Arturo Soto‘s photographs from ‘Circling The Square’ bring us on a psychogeographical journey through London, a wander along the streets he walks everyday from home to college, in particular a 12 minute trajectory between Cartwright Gardens and Gordon Square and then later, from Marylebone and Battersea to work.
For those of you unfamiliar with psychogeography it’s an approach to geography, first devised by the founder of the Situationist International, Guy Debord, in the 1950’s and emphasises playfulness in urban spaces or as he put it, ‘the study of the precise laws and specific effects of the geographical environment, consciously organized or not, on the emotions and behaviour of individuals’. This relationship between a fixed space and our movement through it is what concerns Soto in these pictures and are his attempt to make sense of where he lives and how he relates to it.
Living in a city is imposing, its vastness always threatening to overtake, overwhelm the individual. The concrete mass casting a long shadow over our lives, dissolving our sense of self and our emotional reaction and dialogue with the environment. This intransigence, between an immutable concrete city and our fleeting emotional lives, lies at the heart of these photographs. We are taken along empty streets, look into shop windows and closed shops as we walk with Soto on his way into college, his narrative, as a Mexican living in England, becoming the basis of this story, the geography of London becoming the starting point of his photographs.
They are acutely aware pictures, his eye focussing on geometrical juxtapositions and the solidity that bears its weight on his existence in a place far from home. They make for a fascinating experiment and give us an insight into his life in a foreign land. Here’s what he has to say about his photographs:
The series originates from a need to de-emphasize the importance of events, turning that attention instead to the sites where experiences take place. Paul Virilio has stated that cities have no voids, since everything in them is suggestive of meaning. This does not mean, of course, that everything is equally interesting in visual terms. Even if photography is a useful tool to understand how urban spaces shape our everyday experience, the artistic gesture consists of arranging that surplus of signs into visually compelling ways, unhinging them from the present, and transfiguring them through the technical means of the camera into images worthy of attention.

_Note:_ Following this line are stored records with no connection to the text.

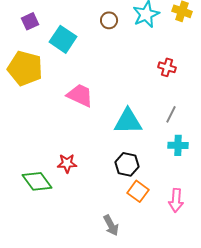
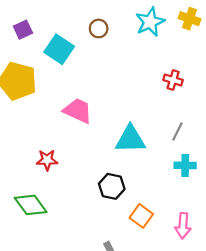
brown circle: (109, 20) -> (99, 28), moved
red star: (67, 163) -> (47, 160), moved
black hexagon: (127, 164) -> (112, 186), moved

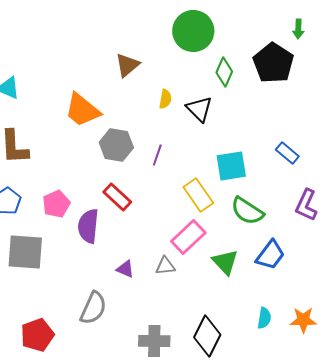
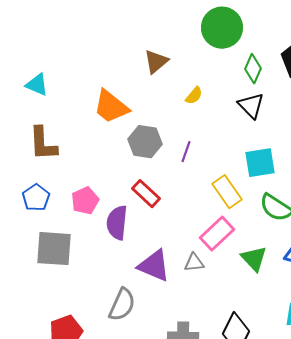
yellow semicircle: (165, 99) -> (194, 96), turned 30
black triangle: (199, 109) -> (251, 106), moved
purple triangle: (125, 269) -> (154, 266), size x1.8

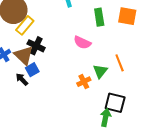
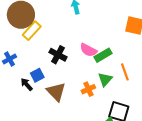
green rectangle: (99, 17) -> (103, 55), moved, turned 66
black cross: (36, 46) -> (58, 55), moved
brown triangle: (24, 55) -> (56, 92), moved

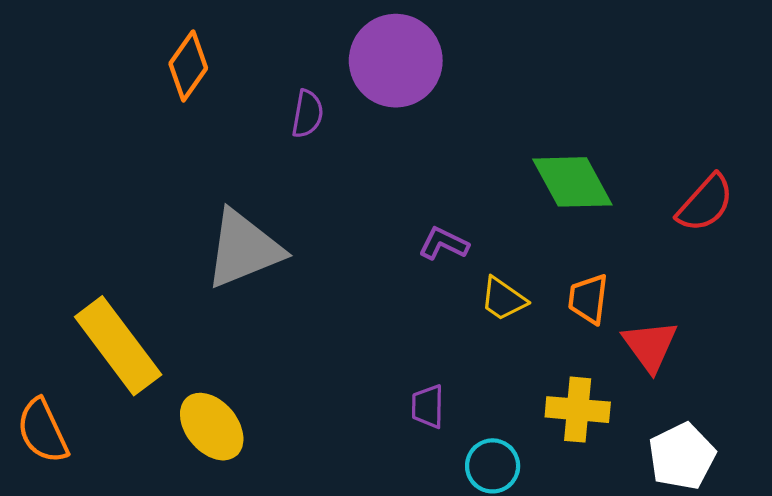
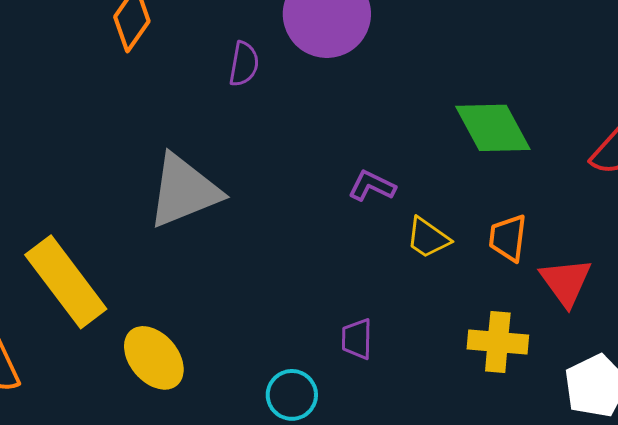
cyan circle: (493, 466) -> (292, 395), moved

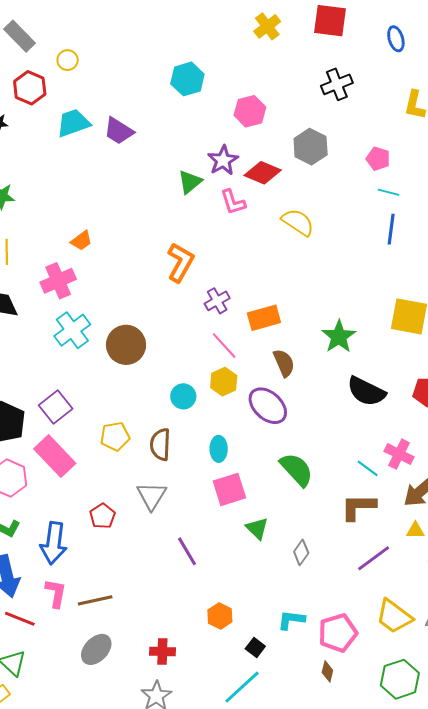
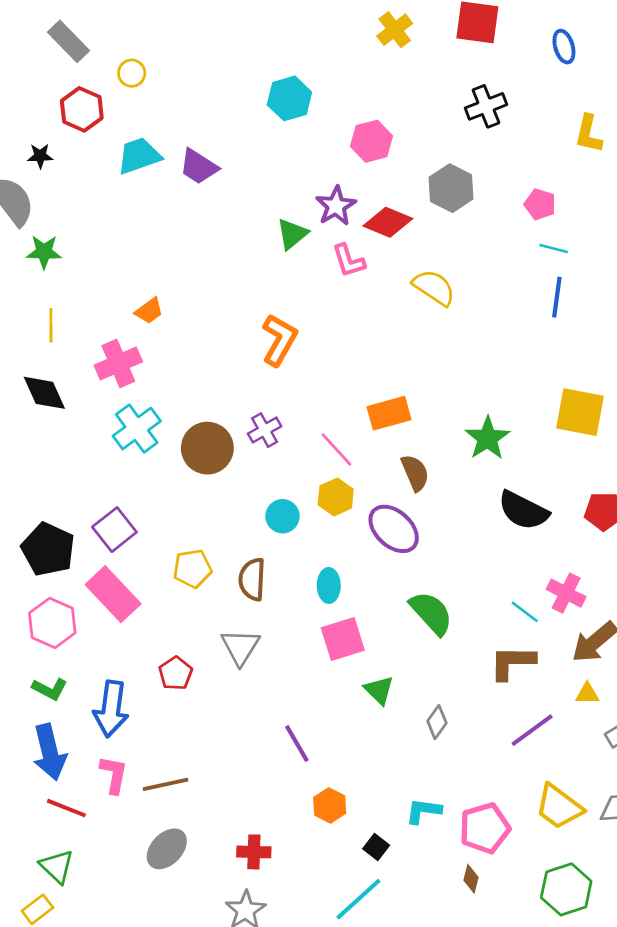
purple cross: (217, 301) -> (265, 430), moved
purple line: (187, 551) -> (297, 744), moved

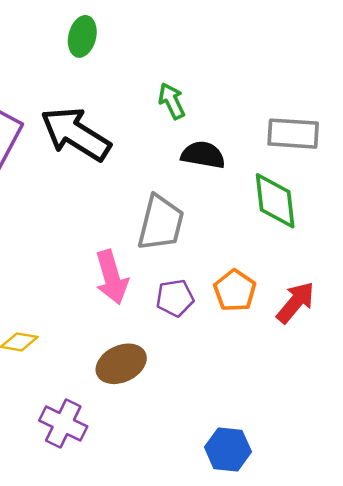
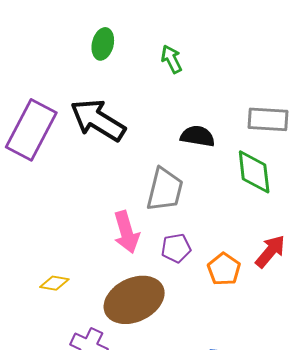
green arrow: (172, 101) -> (171, 59), moved
orange pentagon: (235, 291) -> (224, 269), moved
brown ellipse: (121, 364) -> (134, 300), size x1.5

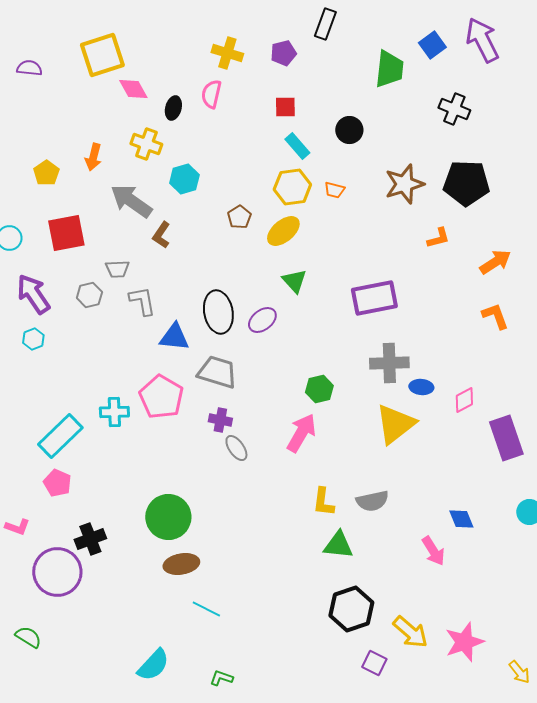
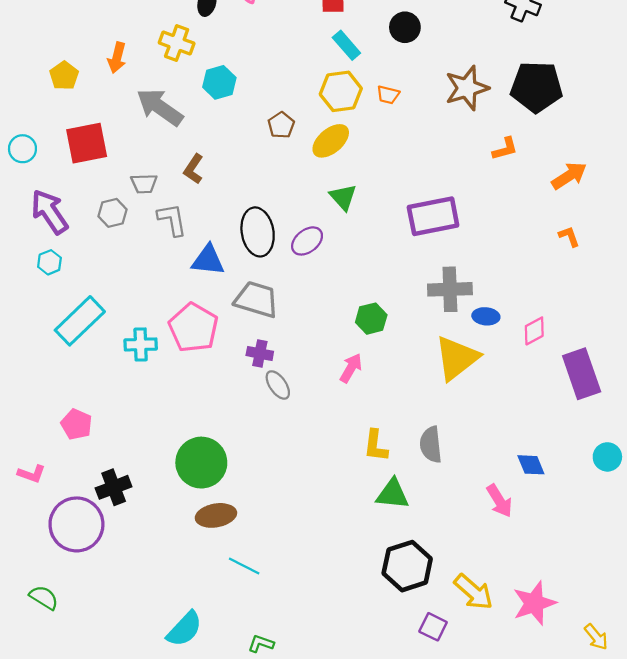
brown L-shape: (161, 235) -> (193, 169), moved
orange L-shape: (495, 316) -> (569, 236), size x0.7
pink arrow: (301, 433) -> (351, 368), size x0.7
cyan rectangle: (60, 436) -> (80, 321), moved
gray semicircle: (372, 501) -> (431, 445), turned 96

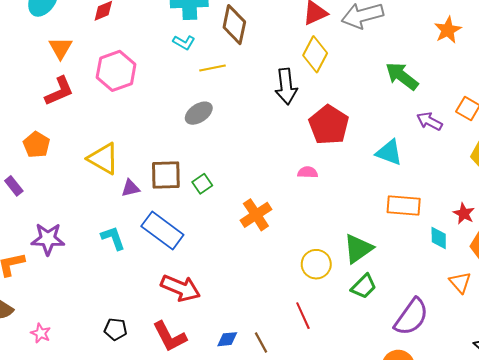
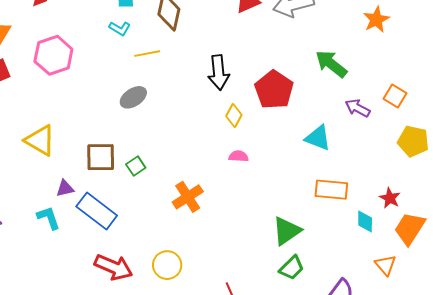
yellow diamond: (315, 54) -> (234, 115), moved, size x0.7
red pentagon: (329, 125) -> (274, 90), moved
purple triangle: (130, 188) -> (65, 188), moved
yellow circle: (316, 264) -> (167, 265), moved

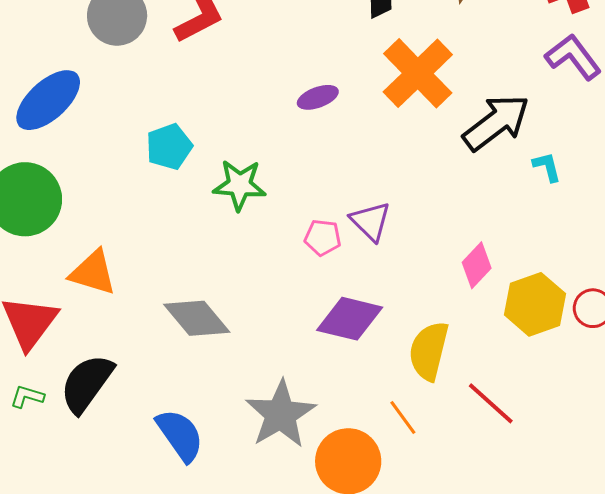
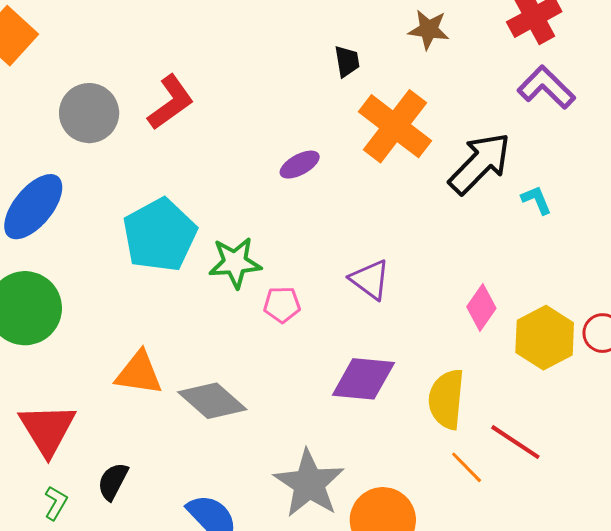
cyan pentagon: (169, 147) -> (160, 235), size x1.6
pink pentagon: (323, 238) -> (282, 305), moved
orange triangle: (93, 273) -> (139, 373), moved
black semicircle: (87, 383) -> (113, 481), size x0.6
green L-shape: (27, 396) -> (56, 503), turned 112
orange line: (403, 418) -> (467, 467), moved

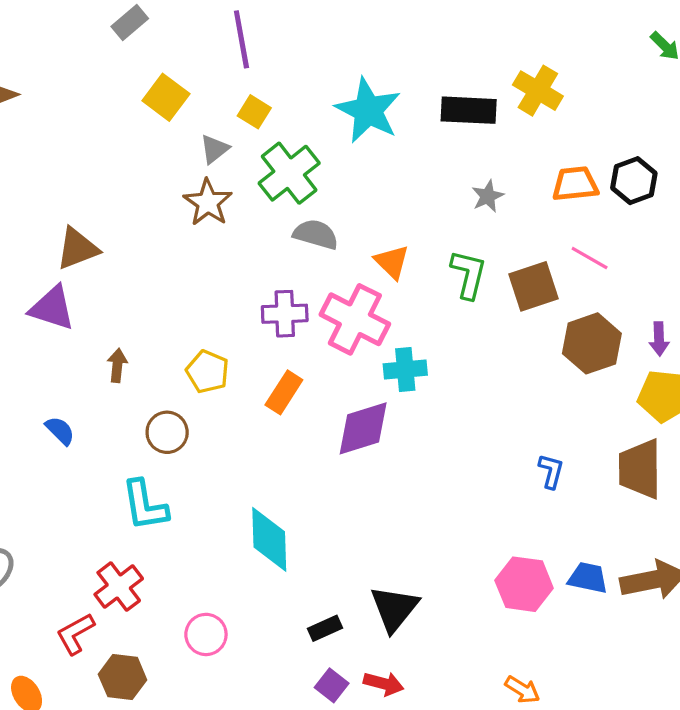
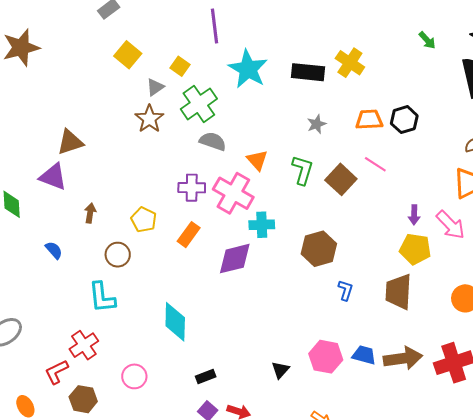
purple line: (241, 39) -> (215, 26), moved
brown square: (533, 286) -> (341, 179), turned -32
brown hexagon: (592, 343) -> (319, 249), moved
black triangle: (394, 609) -> (280, 370), moved, size x0.6

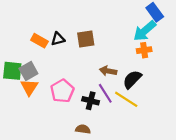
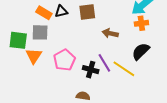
gray square: (28, 71) -> (40, 32), moved, turned 30
brown arrow: (108, 71) -> (110, 33), moved
black semicircle: (132, 79) -> (141, 51), moved

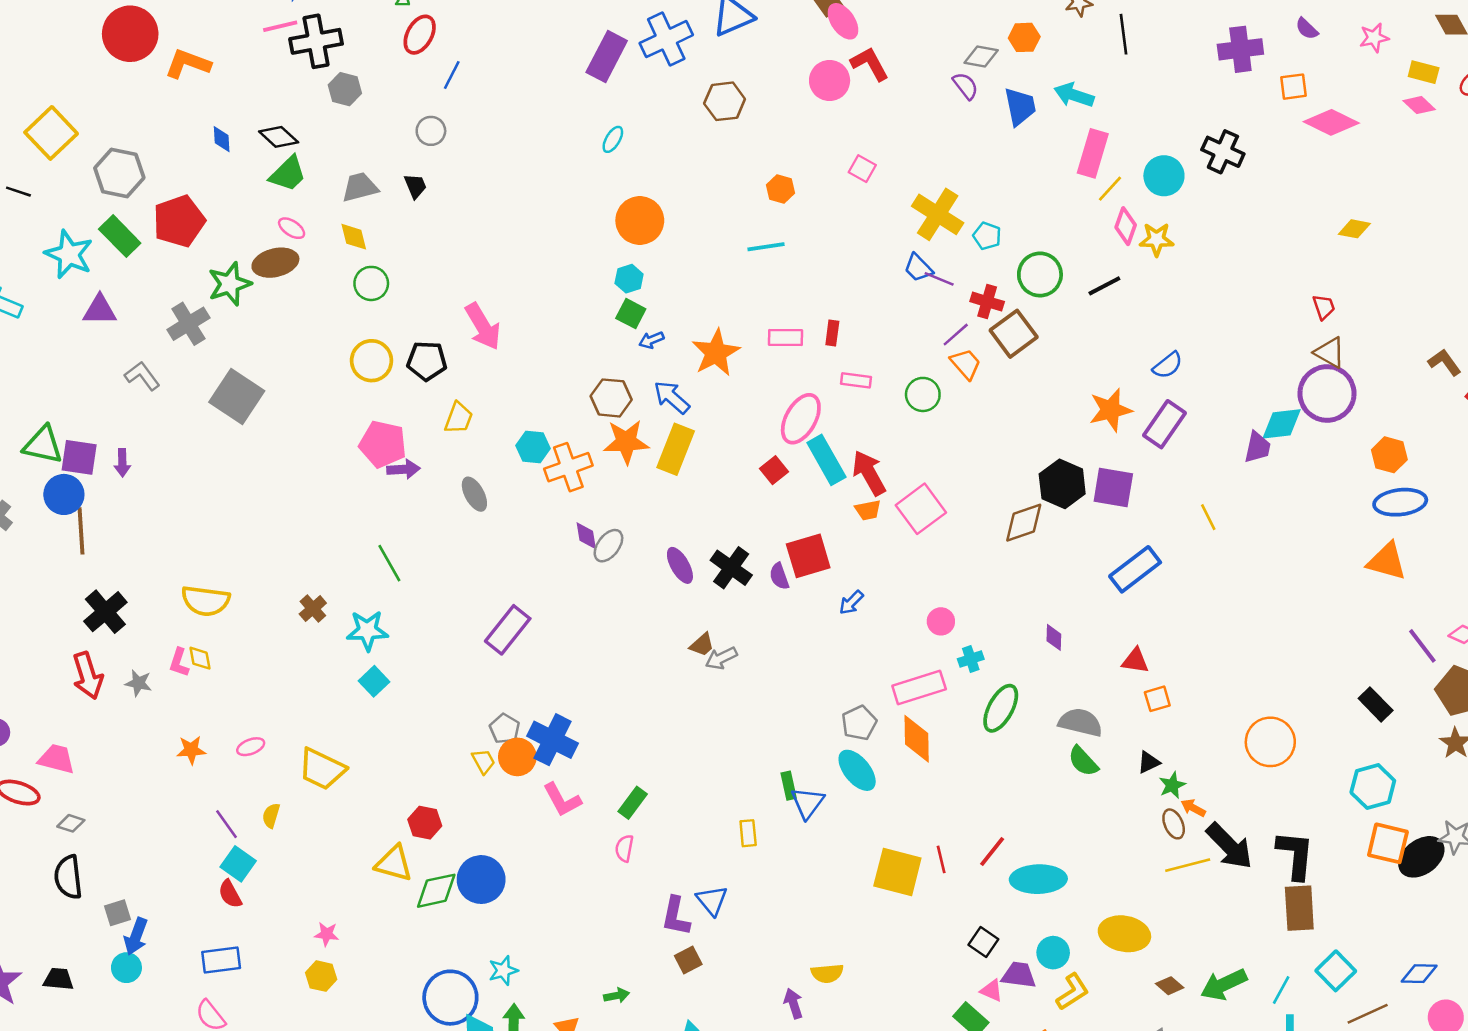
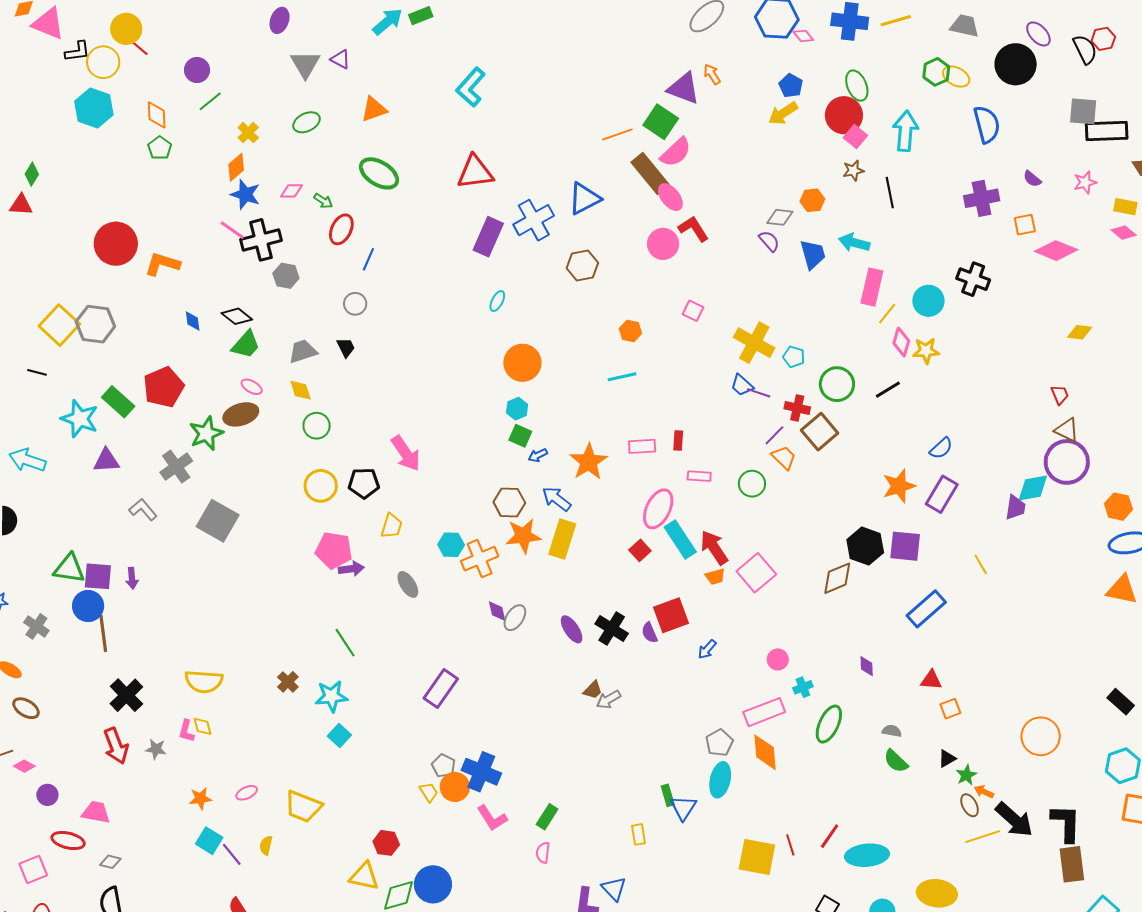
pink line: (280, 26) -> (232, 230), turned 52
gray hexagon: (119, 173) -> (95, 324), moved
gray semicircle: (1080, 722) -> (892, 731), size x0.6
cyan ellipse: (857, 770) -> (720, 780), turned 56
cyan square: (238, 864) -> (209, 841), moved

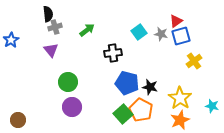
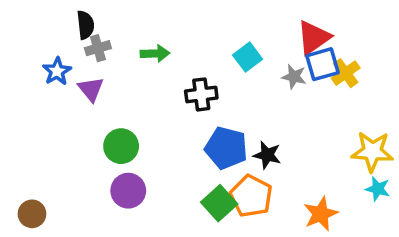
red triangle: (176, 21) -> (314, 37), size x1.5
green arrow: (87, 30) -> (155, 53), turned 35
gray star: (161, 34) -> (294, 77), moved
blue star: (11, 40) -> (57, 71), moved
yellow cross: (194, 61) -> (346, 73), moved
yellow star: (180, 98) -> (372, 151), moved, turned -30

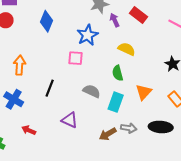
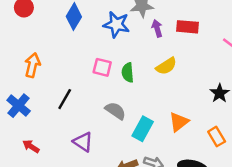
red rectangle: (138, 15) -> (187, 27), turned -42
blue star: (88, 35) -> (116, 24), moved, turned 30
yellow semicircle: (127, 49) -> (166, 66), turned 114
green semicircle: (118, 73) -> (128, 73), moved

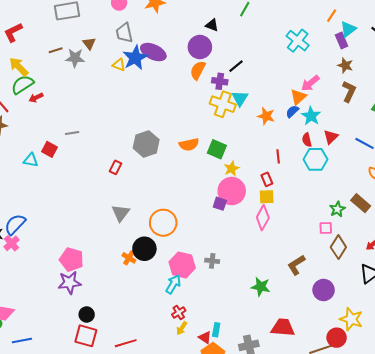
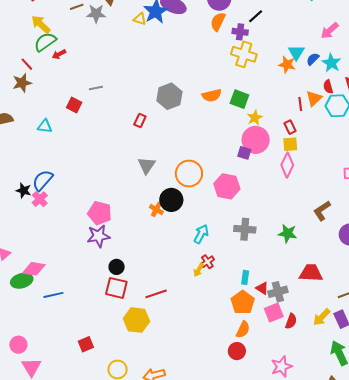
orange triangle: (298, 97) -> (314, 98), moved
cyan triangle: (240, 98) -> (296, 52), moved
cyan triangle: (31, 160) -> (45, 126), moved
gray cross: (212, 261) -> (245, 229), moved, size x1.5
pink hexagon: (182, 265) -> (227, 186), moved
yellow arrow: (182, 328) -> (199, 270), moved
red triangle: (205, 337) -> (262, 288), moved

As one of history’s primary stages, the streets tend to give an impression of authority and permanence, when in fact, public spaces and the objects they contain do not remain unaffected for very long. Time here is every bit as important as in so-called decisive moments: the weather, technology, legislations and the endless drive for renewal affect the constitution of the built environment, not to mention human traffic, which leaves its mark on even the most reluctant of surfaces.